The need for data virtualisation for the modern, data-driven business
Jessie Rudd, Technical Business Analyst at PBT Group
Data virtualisation can be seen as the layer residing between disparate sources of data, whether stored in the cloud or across different database types each structured differently. With very few of these integrating with one another, if at all, virtualisation acts as a buffer to view data in an integrated manner.
Denodo, positioned as a Leader within the Gartner® Magic Quadrant™ for data virtualization tools, provides the following description. “Data virtualization is a logical data layer that integrates all enterprise data siloed across the disparate systems, manages the unified data for centralised security and governance, and delivers it to business users in real time. Data virtualization provides a virtual approach to accessing, managing, and delivering data without replicating it in a physical repository.”
This is important given the complex environments requiring users to have access to specific data in organisational databases. As a tool, virtualisation has this already in place without the organisation needing to deal with all the underlying complexities of having people directly access separate databases that are not integrated.
With such a tool, or layer, sitting on top of all the databases, it provides the ‘buffer’ between what the data consumer wants to see and the source data itself.
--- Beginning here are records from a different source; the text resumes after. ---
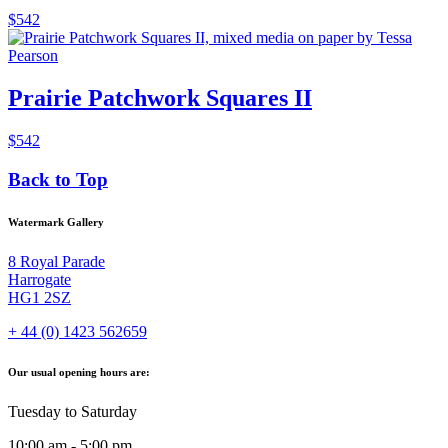
$
542
Prairie Patchwork Squares II
$
542
Back to Top
Watermark Gallery
8 Royal Parade
Harrogate
HG1 2SZ
+ 44 (0) 1423 562659
Our usual opening hours are:
Tuesday to Saturday
10:00 am - 5:00 pm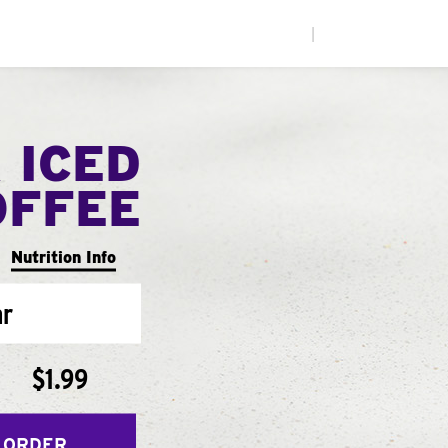
|
 ICED
OFFEE
Nutrition Info
ar
$1.99
 ORDER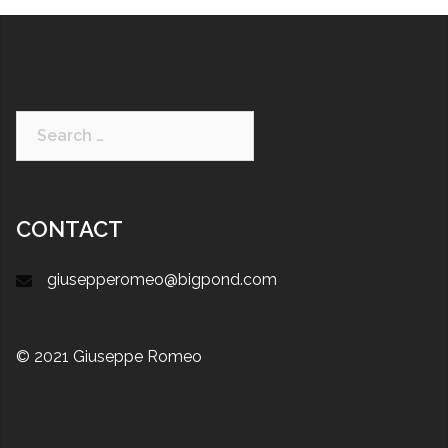
CONTACT
giusepperomeo@bigpond.com
© 2021 Giuseppe Romeo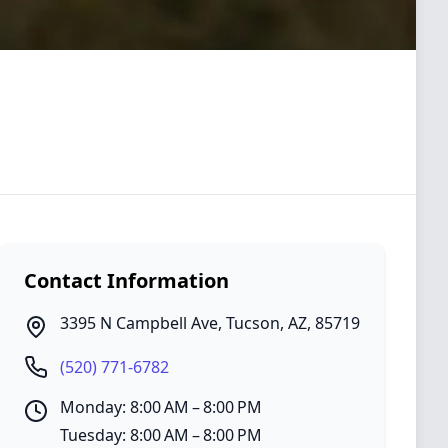
Contact Information
3395 N Campbell Ave
,
Tucson
,
AZ
,
85719
(520) 771-6782
Monday: 8:00 AM – 8:00 PM
Tuesday: 8:00 AM – 8:00 PM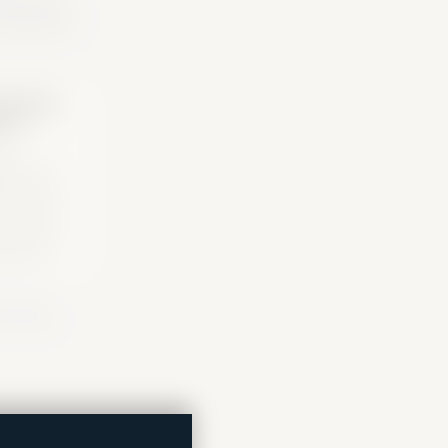
 ecosystem
system
ors
re
izations,
orms, and
rt points
 may open
l doors.
 housing,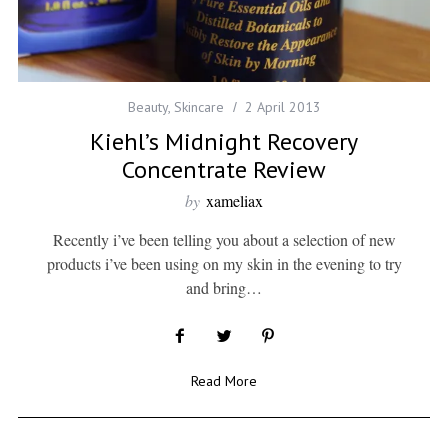
Beauty
,
Skincare
2 April 2013
Kiehl’s Midnight Recovery
Concentrate Review
by
xameliax
Recently i’ve been telling you about a selection of new
products i’ve been using on my skin in the evening to try
and bring…
Read More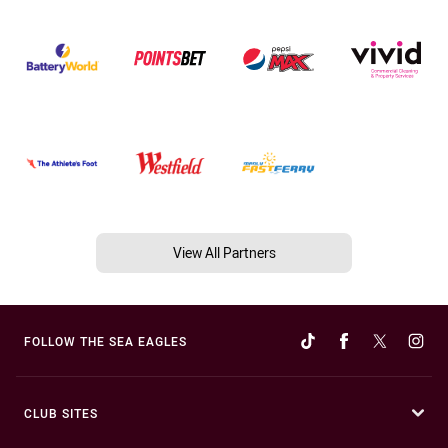
View All Partners
FOLLOW THE SEA EAGLES
CLUB SITES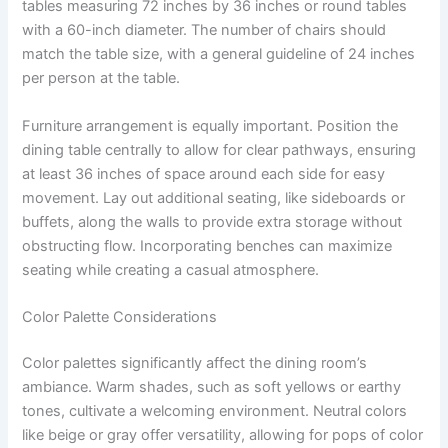
tables measuring 72 inches by 36 inches or round tables
with a 60-inch diameter. The number of chairs should
match the table size, with a general guideline of 24 inches
per person at the table.
Furniture arrangement is equally important. Position the
dining table centrally to allow for clear pathways, ensuring
at least 36 inches of space around each side for easy
movement. Lay out additional seating, like sideboards or
buffets, along the walls to provide extra storage without
obstructing flow. Incorporating benches can maximize
seating while creating a casual atmosphere.
Color Palette Considerations
Color palettes significantly affect the dining room’s
ambiance. Warm shades, such as soft yellows or earthy
tones, cultivate a welcoming environment. Neutral colors
like beige or gray offer versatility, allowing for pops of color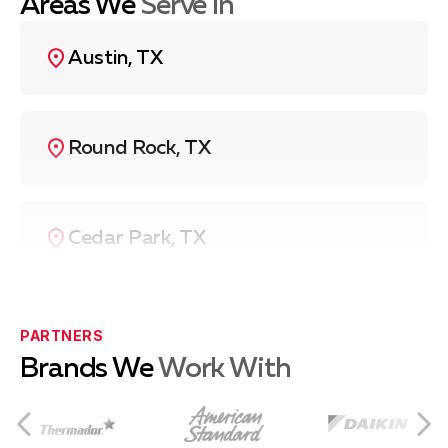
Areas We
Serve In
Austin, TX
Round Rock, TX
Cedar Park, TX
Pflugerville, TX
PARTNERS
Brands We
Work With
Leander, TX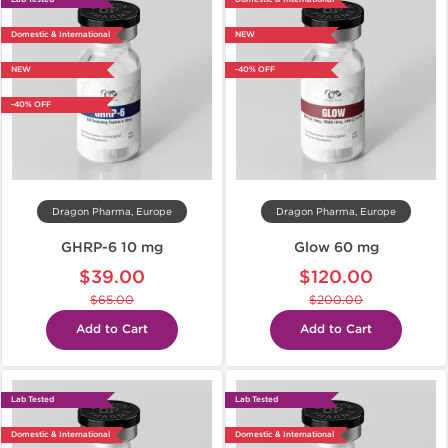
Domestic & International
NEW
NEW
-40% OFF
-40% OFF
Dragon Pharma, Europe
Dragon Pharma, Europe
GHRP-6 10 mg
Glow 60 mg
$39.00
$120.00
$65.00
$200.00
Add to Cart
Add to Cart
Lab Tested
Lab Tested
Domestic & International
Domestic & International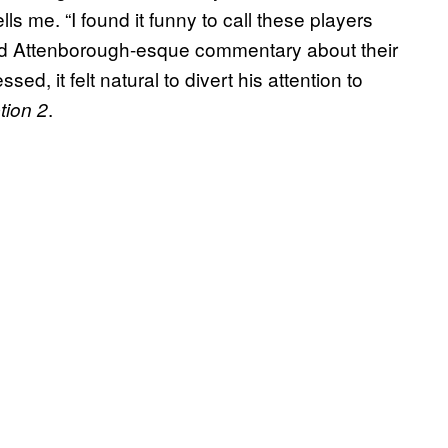
ls me. “I found it funny to call these players
id Attenborough-esque commentary about their
sed, it felt natural to divert his attention to
.
ion 2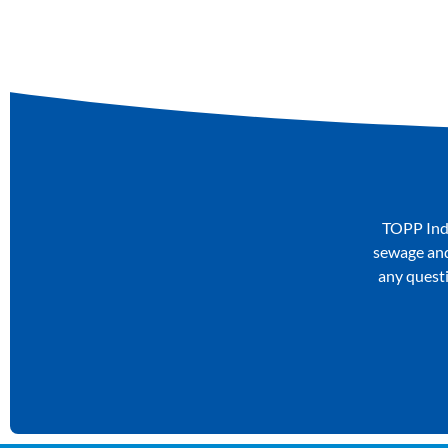
TOPP Indu
sewage and 
any questi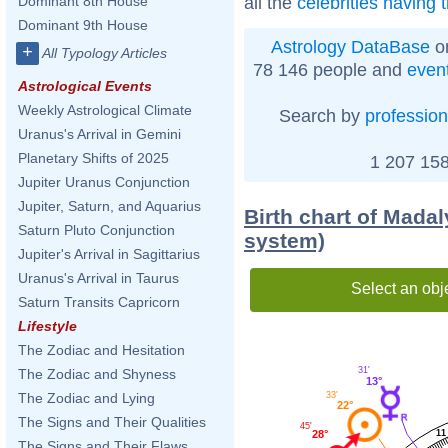
all the
celebrities having 
Dominant 8th House
Dominant 9th House
Astrology DataBase
on
+
All Typology Articles
78 146 people and
even
Astrological Events
Weekly Astrological Climate
Search by
profession
Uranus's Arrival in Gemini
Planetary Shifts of 2025
1 207 158
Jupiter Uranus Conjunction
Jupiter, Saturn, and Aquarius
Birth chart of Mada
Saturn Pluto Conjunction
system)
Jupiter's Arrival in Sagittarius
Uranus's Arrival in Taurus
Select an obj
Saturn Transits Capricorn
Lifestyle
The Zodiac and Hesitation
31'
The Zodiac and Shyness
13°
The Zodiac and Lying
33'
22°
The Signs and Their Qualities
45'
11
28°
The Signs and Their Flaws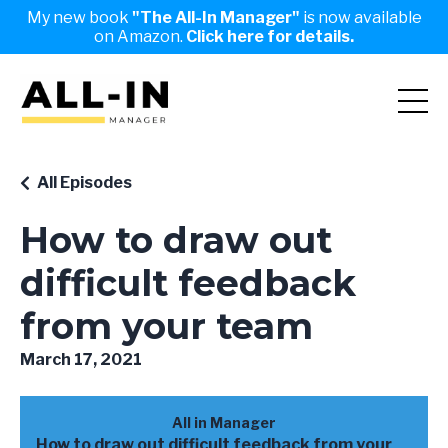
My new book
"The All-In Manager"
is now available
on Amazon.
Click here for details.
All Episodes
How to draw out
difficult feedback
from your team
March 17, 2021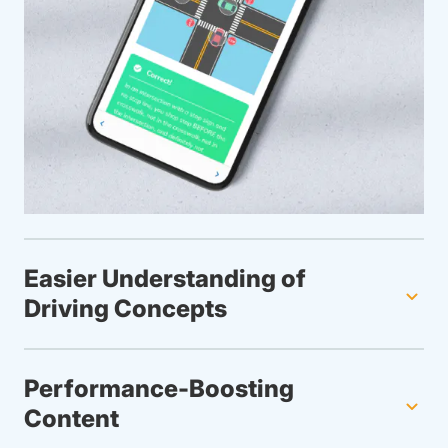
Easier Understanding of
Driving Concepts
Performance-Boosting
Content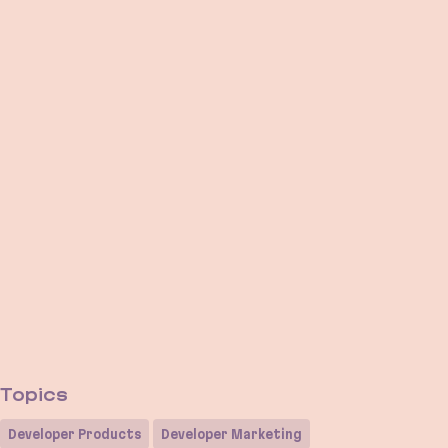
Topics
Developer Products
Developer Marketing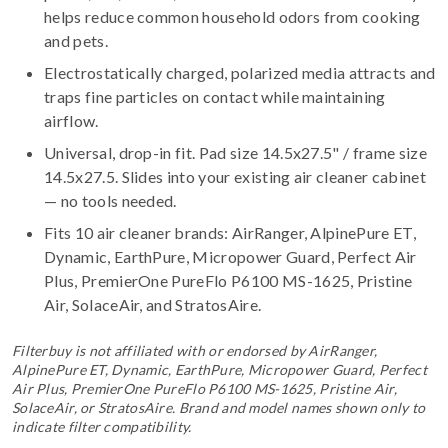
helps reduce common household odors from cooking
and pets.
Electrostatically charged, polarized media attracts and
traps fine particles on contact while maintaining
airflow.
Universal, drop-in fit. Pad size 14.5x27.5" / frame size
14.5x27.5. Slides into your existing air cleaner cabinet
— no tools needed.
Fits 10 air cleaner brands:
AirRanger, AlpinePure ET,
Dynamic, EarthPure, Micropower Guard, Perfect Air
Plus, PremierOne PureFlo P6100 MS-1625, Pristine
Air, SolaceAir, and StratosAire
.
Filterbuy is not affiliated with or endorsed by AirRanger,
AlpinePure ET, Dynamic, EarthPure, Micropower Guard, Perfect
Air Plus, PremierOne PureFlo P6100 MS-1625, Pristine Air,
SolaceAir, or StratosAire. Brand and model names shown only to
indicate filter compatibility.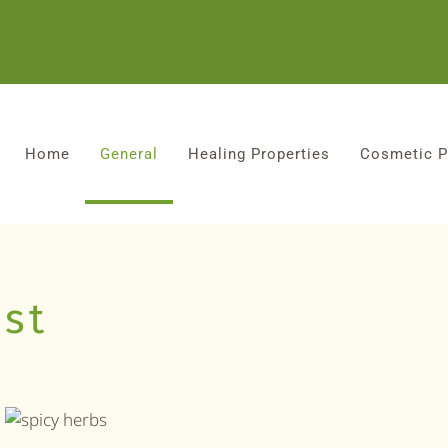
Home
General
Healing Properties
Cosmetic P
1st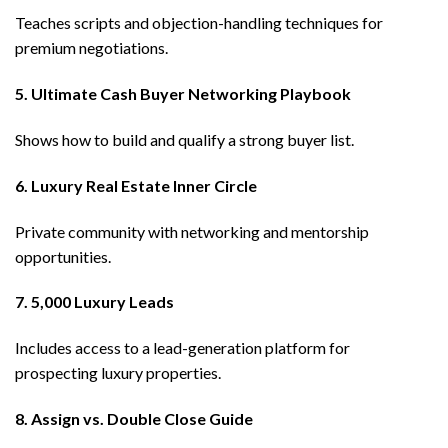
Teaches scripts and objection-handling techniques for
premium negotiations.
5. Ultimate Cash Buyer Networking Playbook
Shows how to build and qualify a strong buyer list.
6. Luxury Real Estate Inner Circle
Private community with networking and mentorship
opportunities.
7. 5,000 Luxury Leads
Includes access to a lead-generation platform for
prospecting luxury properties.
8. Assign vs. Double Close Guide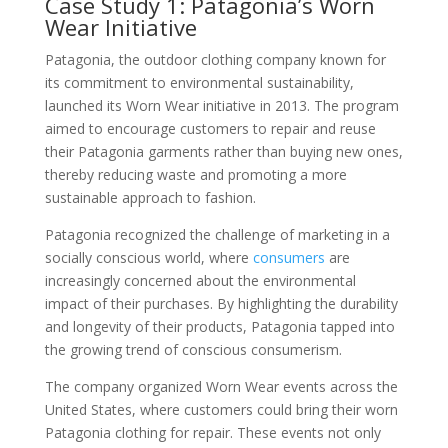
Case Study 1: Patagonia’s Worn
Wear Initiative
Patagonia, the outdoor clothing company known for
its commitment to environmental sustainability,
launched its Worn Wear initiative in 2013. The program
aimed to encourage customers to repair and reuse
their Patagonia garments rather than buying new ones,
thereby reducing waste and promoting a more
sustainable approach to fashion.
Patagonia recognized the challenge of marketing in a
socially conscious world, where
consumers
are
increasingly concerned about the environmental
impact of their purchases. By highlighting the durability
and longevity of their products, Patagonia tapped into
the growing trend of conscious consumerism.
The company organized Worn Wear events across the
United States, where customers could bring their worn
Patagonia clothing for repair. These events not only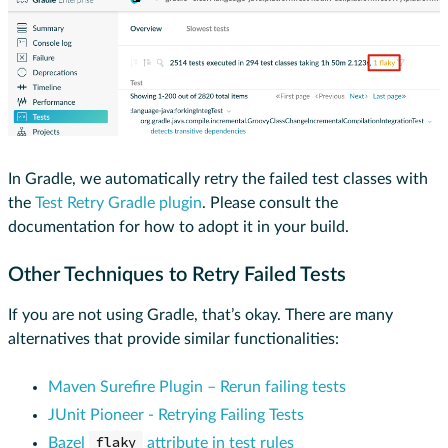
In Gradle, we automatically retry the failed test classes with
the
Test Retry Gradle plugin
. Please consult the
documentation for how to adopt it in your build.
Other Techniques to Retry Failed Tests
If you are not using Gradle, that’s okay. There are many
alternatives that provide similar functionalities:
Maven Surefire Plugin – Rerun failing tests
JUnit Pioneer - Retrying Failing Tests
Bazel
flaky
attribute in test rules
The benefit of going the virtualisation route is that it offers a centralised solution that delivers access to databases of an organisation without having to deal with the inherent complexities of each data source. This can make it more cost-effective as one tool equals one license as opposed to trying to get database-specific solutions for each environment.
Furthermore, virtualisation ‘acts’ as a seamless integration tool with the associated benefit of simpler governance.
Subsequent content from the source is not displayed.